• _Dataset records_:

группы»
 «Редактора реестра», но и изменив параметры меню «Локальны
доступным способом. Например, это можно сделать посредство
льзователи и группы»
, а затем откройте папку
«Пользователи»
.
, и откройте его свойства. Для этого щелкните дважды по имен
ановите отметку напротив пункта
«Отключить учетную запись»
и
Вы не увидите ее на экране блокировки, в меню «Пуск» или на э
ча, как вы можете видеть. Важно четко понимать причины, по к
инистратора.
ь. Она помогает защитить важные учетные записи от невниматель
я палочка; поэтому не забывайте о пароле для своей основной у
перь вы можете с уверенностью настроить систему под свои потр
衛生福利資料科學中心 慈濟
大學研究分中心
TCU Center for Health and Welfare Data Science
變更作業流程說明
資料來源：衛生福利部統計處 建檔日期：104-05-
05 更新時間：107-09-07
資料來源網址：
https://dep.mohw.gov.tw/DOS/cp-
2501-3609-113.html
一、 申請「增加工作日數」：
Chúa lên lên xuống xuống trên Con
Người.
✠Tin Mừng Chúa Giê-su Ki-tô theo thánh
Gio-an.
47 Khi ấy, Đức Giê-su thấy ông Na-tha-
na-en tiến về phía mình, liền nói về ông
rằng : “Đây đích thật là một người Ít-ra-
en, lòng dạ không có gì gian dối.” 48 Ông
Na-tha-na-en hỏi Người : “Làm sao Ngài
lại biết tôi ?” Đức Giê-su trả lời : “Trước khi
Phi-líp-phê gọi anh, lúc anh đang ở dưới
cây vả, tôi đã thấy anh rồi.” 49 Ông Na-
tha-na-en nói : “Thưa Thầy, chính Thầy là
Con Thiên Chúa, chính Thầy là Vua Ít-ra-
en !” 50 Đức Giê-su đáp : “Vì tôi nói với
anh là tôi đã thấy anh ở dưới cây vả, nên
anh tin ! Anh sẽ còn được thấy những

• _Task statement_:
Pull every line that holds the string "Chúa" out of the records.

• _Answer box_:
Chúa lên lên xuống xuống trên Con
✠Tin Mừng Chúa Giê-su Ki-tô theo thánh
Con Thiên Chúa, chính Thầy là Vua Ít-ra-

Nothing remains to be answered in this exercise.